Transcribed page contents
▬▬▬▬▬▬▬▬▬▬
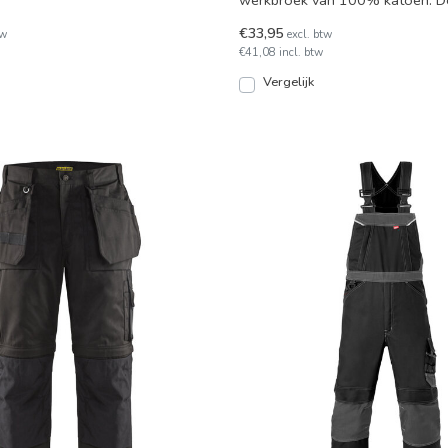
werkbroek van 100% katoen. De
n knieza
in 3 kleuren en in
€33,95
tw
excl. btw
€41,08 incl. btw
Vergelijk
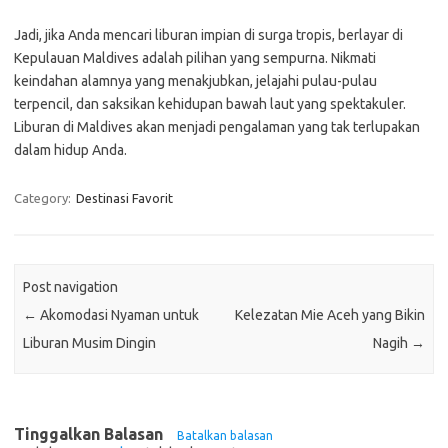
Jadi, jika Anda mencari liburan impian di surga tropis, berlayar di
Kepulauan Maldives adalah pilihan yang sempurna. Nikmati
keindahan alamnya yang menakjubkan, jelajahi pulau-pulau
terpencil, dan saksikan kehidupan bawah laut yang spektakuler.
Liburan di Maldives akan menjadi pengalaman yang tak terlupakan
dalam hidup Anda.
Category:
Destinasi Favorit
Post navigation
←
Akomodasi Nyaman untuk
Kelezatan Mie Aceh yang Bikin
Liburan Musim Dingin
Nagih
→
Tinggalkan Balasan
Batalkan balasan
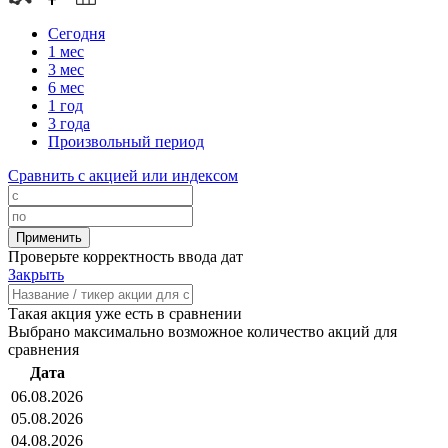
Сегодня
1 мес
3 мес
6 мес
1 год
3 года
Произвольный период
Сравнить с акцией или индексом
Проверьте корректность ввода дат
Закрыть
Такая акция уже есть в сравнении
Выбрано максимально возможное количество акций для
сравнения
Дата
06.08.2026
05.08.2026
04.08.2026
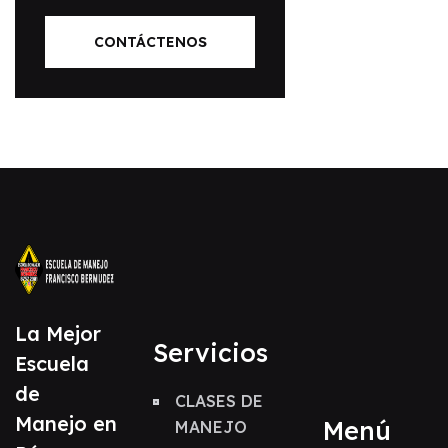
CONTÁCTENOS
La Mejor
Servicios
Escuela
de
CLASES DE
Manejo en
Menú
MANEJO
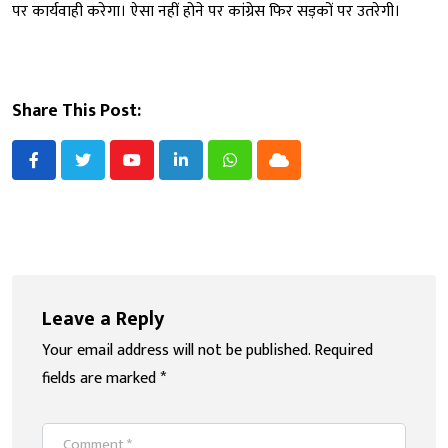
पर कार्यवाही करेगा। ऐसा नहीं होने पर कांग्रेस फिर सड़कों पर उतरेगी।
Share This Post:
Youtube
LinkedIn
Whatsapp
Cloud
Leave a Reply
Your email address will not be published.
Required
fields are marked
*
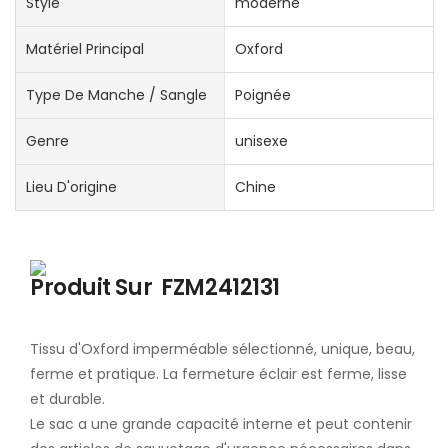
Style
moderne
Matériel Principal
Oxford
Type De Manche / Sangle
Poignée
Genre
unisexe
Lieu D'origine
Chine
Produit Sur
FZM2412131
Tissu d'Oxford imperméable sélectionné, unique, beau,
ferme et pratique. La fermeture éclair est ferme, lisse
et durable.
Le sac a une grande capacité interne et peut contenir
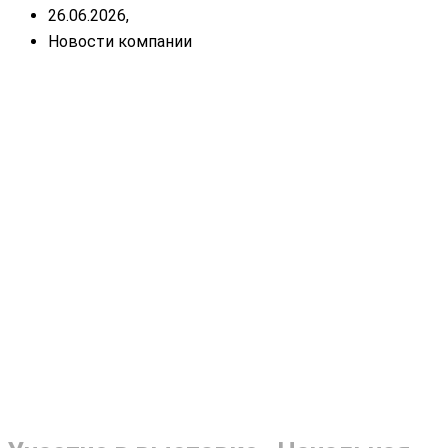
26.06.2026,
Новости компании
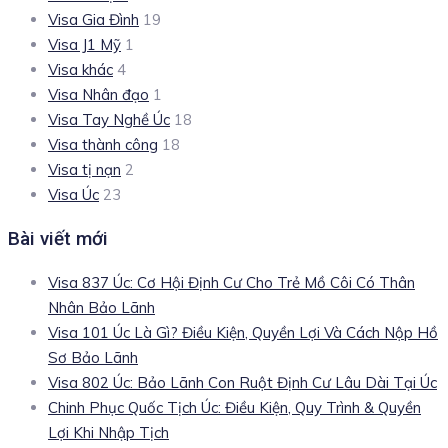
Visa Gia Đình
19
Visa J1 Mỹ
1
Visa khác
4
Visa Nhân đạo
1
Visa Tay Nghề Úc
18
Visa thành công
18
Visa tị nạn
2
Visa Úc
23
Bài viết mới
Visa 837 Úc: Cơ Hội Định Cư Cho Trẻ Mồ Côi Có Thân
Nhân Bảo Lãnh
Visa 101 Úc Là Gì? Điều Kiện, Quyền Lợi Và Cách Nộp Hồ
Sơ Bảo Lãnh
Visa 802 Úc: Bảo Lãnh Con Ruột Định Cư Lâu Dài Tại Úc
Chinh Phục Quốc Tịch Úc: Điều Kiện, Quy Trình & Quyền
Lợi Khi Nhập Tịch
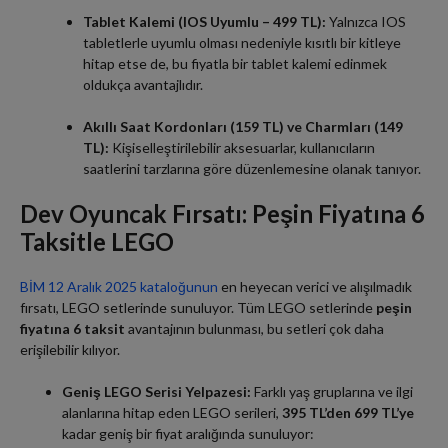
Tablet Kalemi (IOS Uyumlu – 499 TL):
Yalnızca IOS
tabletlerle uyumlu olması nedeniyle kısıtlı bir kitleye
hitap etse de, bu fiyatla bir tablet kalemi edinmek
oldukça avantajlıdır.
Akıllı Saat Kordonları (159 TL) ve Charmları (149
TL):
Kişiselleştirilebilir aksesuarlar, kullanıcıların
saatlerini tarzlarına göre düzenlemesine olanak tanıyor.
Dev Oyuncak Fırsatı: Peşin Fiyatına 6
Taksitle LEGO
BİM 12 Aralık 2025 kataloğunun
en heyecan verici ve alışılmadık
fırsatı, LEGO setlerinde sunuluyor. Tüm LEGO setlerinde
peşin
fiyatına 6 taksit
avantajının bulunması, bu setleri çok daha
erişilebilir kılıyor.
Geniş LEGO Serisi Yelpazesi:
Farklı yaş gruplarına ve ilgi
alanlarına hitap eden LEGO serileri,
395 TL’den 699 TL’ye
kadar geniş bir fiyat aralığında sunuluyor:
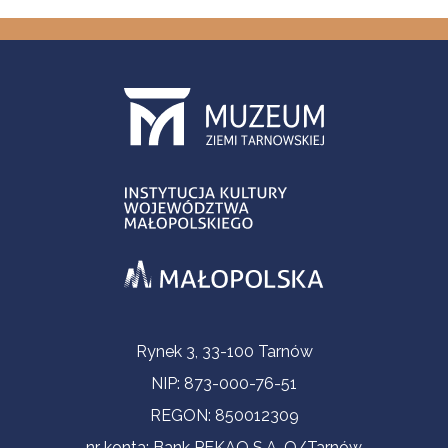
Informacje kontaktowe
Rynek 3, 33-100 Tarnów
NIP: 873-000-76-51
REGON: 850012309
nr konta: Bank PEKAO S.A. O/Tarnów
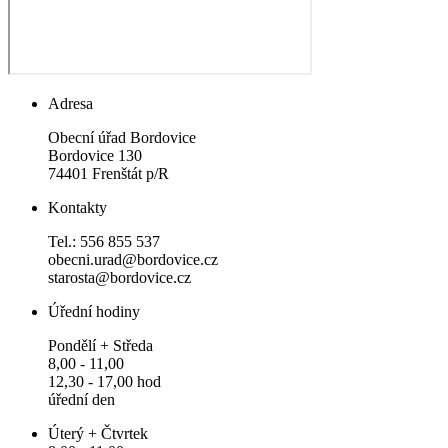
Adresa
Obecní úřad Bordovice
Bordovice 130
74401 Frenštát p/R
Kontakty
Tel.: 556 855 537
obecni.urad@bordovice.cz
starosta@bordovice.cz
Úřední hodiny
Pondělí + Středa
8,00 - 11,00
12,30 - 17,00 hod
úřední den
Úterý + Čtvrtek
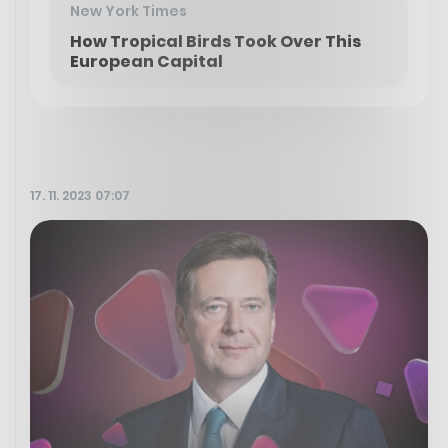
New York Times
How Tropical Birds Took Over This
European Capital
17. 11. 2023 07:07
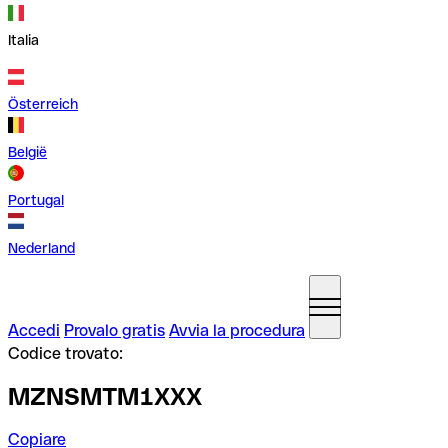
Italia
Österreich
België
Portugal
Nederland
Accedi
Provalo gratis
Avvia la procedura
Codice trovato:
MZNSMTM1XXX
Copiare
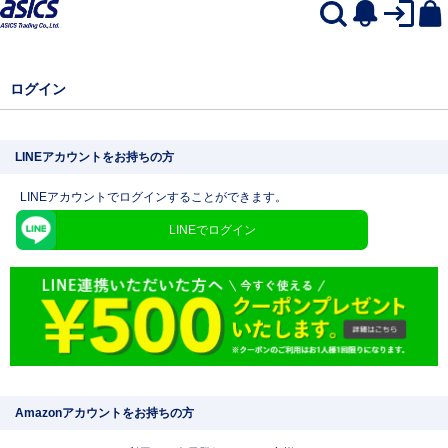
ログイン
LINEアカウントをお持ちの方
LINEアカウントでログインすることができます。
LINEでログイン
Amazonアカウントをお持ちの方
▬▬▬▬▬▬▬▬▬▬
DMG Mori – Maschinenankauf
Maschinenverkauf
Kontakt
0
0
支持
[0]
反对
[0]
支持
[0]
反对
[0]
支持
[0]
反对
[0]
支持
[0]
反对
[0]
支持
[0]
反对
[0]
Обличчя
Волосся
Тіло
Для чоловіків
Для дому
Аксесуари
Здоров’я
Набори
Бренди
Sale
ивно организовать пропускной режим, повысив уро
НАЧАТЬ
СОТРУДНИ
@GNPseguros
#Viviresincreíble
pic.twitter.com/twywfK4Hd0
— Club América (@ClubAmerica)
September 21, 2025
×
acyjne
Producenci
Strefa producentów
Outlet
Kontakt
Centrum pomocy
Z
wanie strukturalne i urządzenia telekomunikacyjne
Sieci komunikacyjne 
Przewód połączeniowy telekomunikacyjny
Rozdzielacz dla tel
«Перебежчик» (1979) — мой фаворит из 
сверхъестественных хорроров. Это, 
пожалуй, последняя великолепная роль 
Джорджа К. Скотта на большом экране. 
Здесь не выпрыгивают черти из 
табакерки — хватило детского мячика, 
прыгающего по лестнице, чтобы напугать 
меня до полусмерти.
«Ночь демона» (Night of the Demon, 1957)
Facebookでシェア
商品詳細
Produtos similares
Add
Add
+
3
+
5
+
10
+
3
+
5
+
▬▬▬▬▬▬▬▬▬▬
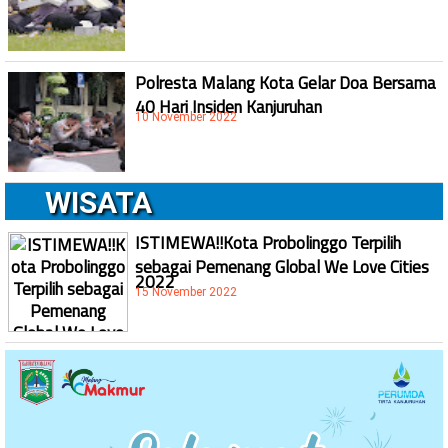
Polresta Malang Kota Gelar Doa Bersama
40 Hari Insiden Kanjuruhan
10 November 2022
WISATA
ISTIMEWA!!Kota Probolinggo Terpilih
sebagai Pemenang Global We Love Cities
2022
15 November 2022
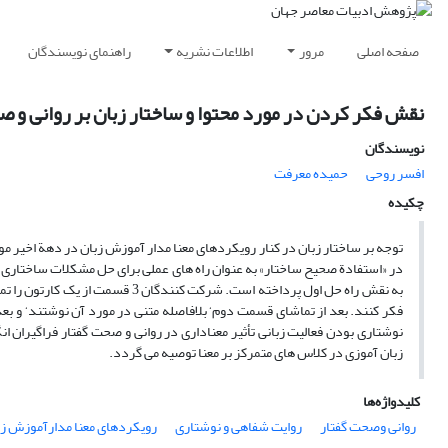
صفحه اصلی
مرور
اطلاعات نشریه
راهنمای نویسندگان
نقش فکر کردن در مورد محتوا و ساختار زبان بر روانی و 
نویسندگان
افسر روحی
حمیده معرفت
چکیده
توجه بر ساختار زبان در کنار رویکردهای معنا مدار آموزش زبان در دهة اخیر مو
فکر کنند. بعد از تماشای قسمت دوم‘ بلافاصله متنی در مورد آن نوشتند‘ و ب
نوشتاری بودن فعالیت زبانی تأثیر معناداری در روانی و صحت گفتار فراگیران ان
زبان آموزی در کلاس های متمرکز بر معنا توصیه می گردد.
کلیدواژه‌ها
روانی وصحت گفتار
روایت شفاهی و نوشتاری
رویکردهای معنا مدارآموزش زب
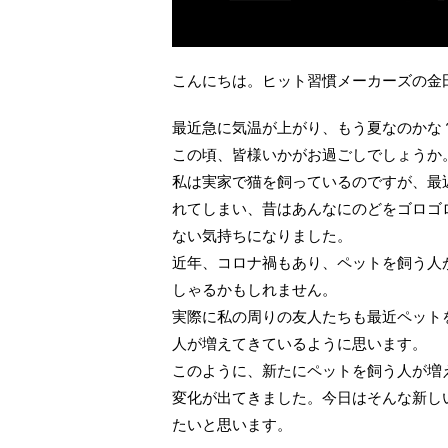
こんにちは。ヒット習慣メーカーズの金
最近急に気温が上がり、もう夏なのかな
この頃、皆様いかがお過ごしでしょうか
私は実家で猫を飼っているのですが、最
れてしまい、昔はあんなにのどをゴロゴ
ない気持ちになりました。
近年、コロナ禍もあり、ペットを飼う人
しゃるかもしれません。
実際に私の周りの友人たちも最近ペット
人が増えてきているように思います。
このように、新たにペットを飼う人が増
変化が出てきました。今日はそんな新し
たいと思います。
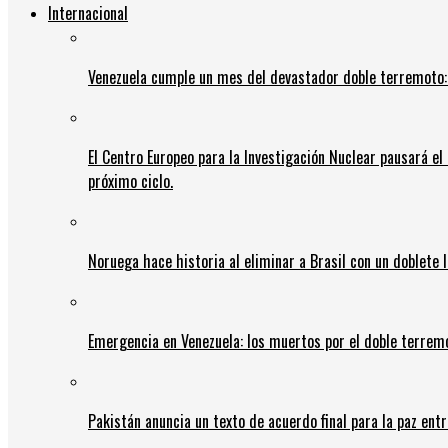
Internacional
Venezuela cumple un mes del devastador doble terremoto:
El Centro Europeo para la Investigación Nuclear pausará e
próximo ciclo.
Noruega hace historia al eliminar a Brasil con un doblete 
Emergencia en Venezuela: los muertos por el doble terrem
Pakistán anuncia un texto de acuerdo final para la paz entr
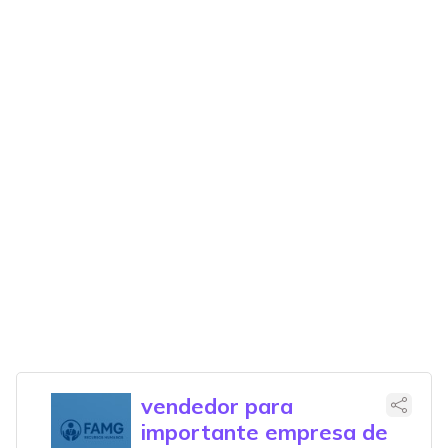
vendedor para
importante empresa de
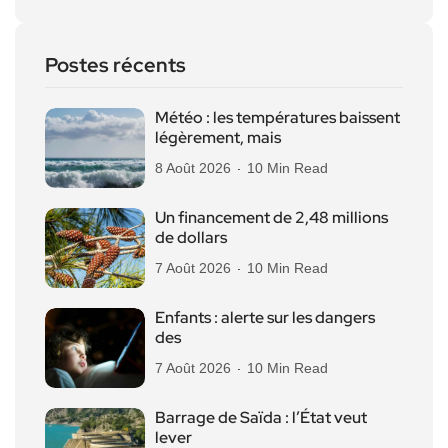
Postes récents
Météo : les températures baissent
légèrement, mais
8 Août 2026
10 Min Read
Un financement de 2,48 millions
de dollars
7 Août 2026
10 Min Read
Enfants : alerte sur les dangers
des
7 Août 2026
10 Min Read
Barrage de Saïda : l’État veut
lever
▬▬▬▬▬▬▬▬▬▬
What to work on – Where a line in the records above contains the string "روانی", copy that line.

Task output –
نقش فکر کردن در مورد محتوا و ساختار زبان بر روانی و 
نوشتاری بودن فعالیت زبانی تأثیر معناداری در روانی و صحت گفتار فراگیران ان
روانی وصحت گفتار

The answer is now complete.